Rio Ocean Week destaca a urgência de preservar os oceanos brasileiros
Evento no Museu do Amanhã promove debates, arte e ações pelo cuidado com os mares do Brasil
A Rio Ocean Week, até 20 de setembro no Rio de Janeiro, discute a conservação marinha com foco na importância dos oceanos, que cobrem milhões de quilômetros quadrados do país. Organizado por especialistas, o evento enfatiza a necessidade de ações articuladas para combater o lixo nos mares brasileiros.
Até o dia 20 de setembro, o Museu do Amanhã, no Rio de Janeiro, está sediando a segunda edição da Rio Ocean Week, um evento dedicado à discussão e à conscientização sobre a preservação dos oceanos brasileiros. Segundo fontes do próprio evento, o objetivo é envolver a população por meio de arte, cultura e ciência, destacando a relevância de proteger os mares que banham o Brasil, uma nação com mais de 8 mil quilômetros de litoral e uma vasta área marinha de 5,7 milhões de quilômetros quadrados.
Segundo Alexander Turra, professor do Instituto Oceanográfico da USP e titular da Cátedra Unesco para Sustentabilidade do Oceano, a questão do lixo nos oceanos é central na programação. Em entrevista a uma fonte do evento, Turra afirmou que “a questão precisa ser trabalhada de forma articulada entre ministérios e instituições para gerar impacto real e duradouro.” Ele reforça que o problema do lixo, especialmente as bitucas de cigarro, é uma das maiores preocupações, já que esses resíduos são os mais encontrados nas limpezas de praias turísticas, de acordo com dados ainda não confirmados oficialmente.

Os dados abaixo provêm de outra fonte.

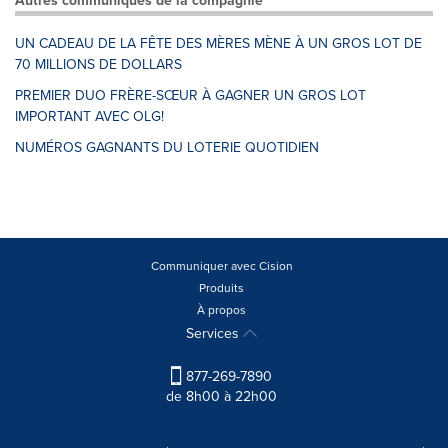
Autres communiqués de la compagnie
UN CADEAU DE LA FÊTE DES MÈRES MÈNE À UN GROS LOT DE
70 MILLIONS DE DOLLARS
PREMIER DUO FRÈRE-SŒUR À GAGNER UN GROS LOT
IMPORTANT AVEC OLG!
NUMÉROS GAGNANTS DU LOTERIE QUOTIDIEN
Communiquer avec Cision
Produits
À propos
Services
877-269-7890
de 8h00 à 22h00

Durante o evento, também é celebrado o Dia Mundial da Limpeza, que ocorre neste fim de semana, com ações de mobilização pelo litoral brasileiro. Segundo fontes, em praias mais remotas, resíduos provenientes de navegação são comuns, enquanto na Baixada Santista, no Litoral Norte de São Paulo, a questão está relacionada principalmente ao descarte irregular de resíduos domésticos. No Rio de Janeiro, estudos coordenados por Turra analisaram unidades de conservação, apontando menor quantidade de lixo na região sul do litoral fluminense, mas uma situação mais complexa na área central, próxima às cidades do Rio e Niterói.

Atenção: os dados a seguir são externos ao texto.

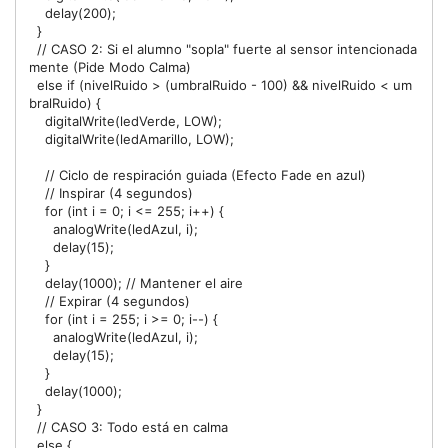
    delay(200);

  } 

  // CASO 2: Si el alumno "sopla" fuerte al sensor intencionada
mente (Pide Modo Calma)

  else if (nivelRuido > (umbralRuido - 100) && nivelRuido < um
bralRuido) {

    digitalWrite(ledVerde, LOW);

    digitalWrite(ledAmarillo, LOW);

    // Ciclo de respiración guiada (Efecto Fade en azul)

    // Inspirar (4 segundos)

    for (int i = 0; i <= 255; i++) {

      analogWrite(ledAzul, i);

      delay(15);

    }

    delay(1000); // Mantener el aire

    // Expirar (4 segundos)

    for (int i = 255; i >= 0; i--) {

      analogWrite(ledAzul, i);

      delay(15);

    }

    delay(1000);

  } 

  // CASO 3: Todo está en calma

  else {
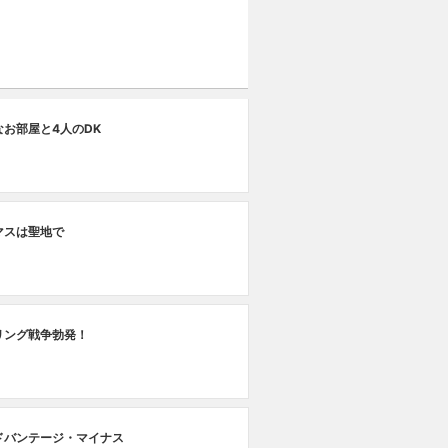
なお部屋と4人のDK
マスは聖地で
リング戦争勃発！
ドバンテージ・マイナス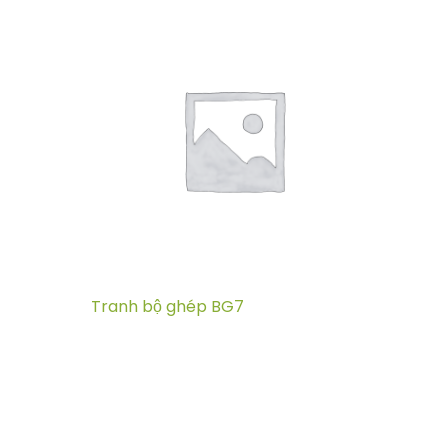
Tranh bộ ghép BG7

Outra fonte, uma ONG parceira do evento, revelou que uma pesquisa envolvendo 308 praias brasileiras mostrou maior sensibilidade às áreas próximas às capitais, onde há maior concentração de resíduos. Segundo especialistas, esse lixo afeta diretamente os pescadores, que precisam retirar materiais de seus pescados, como no caso da pesca de camarão, onde resíduos são encontrados junto ao peixe, comprometendo a rotina desses trabalhadores.
Em âmbito estadual, uma iniciativa da Fundação Florestal em São Paulo prevê o pagamento por serviços ambientais a pescadores que recolhem resíduos, incentivando a destinação correta. A especialista reforça que o combate ao plástico nos mares exige ações não só de limpeza, mas de prevenção, mudanças na produção e no consumo. Até que tais medidas sejam amplamente adotadas, o desafio permanece, pois a origem do lixo está na cadeia de produção e descarte do plástico, o que torna a questão complexa e urgente.
O que sabemos?
- Rio Ocean Week discute a preservação dos oceanos brasileiros até 20 de setembro.
- Evento é realizado no Museu do Amanhã, no Rio de Janeiro, e inclui arte, cultura e ciência.
- Segundo a organização, lixo marinho, especialmente bitucas de cigarro, é uma das maiores ameaças.
- Estudos indicam maior presença de resíduos em áreas próximas às capitais.
- Pescadores enfrentam dificuldades com resíduos nos seus pescados, como na pesca de camarão.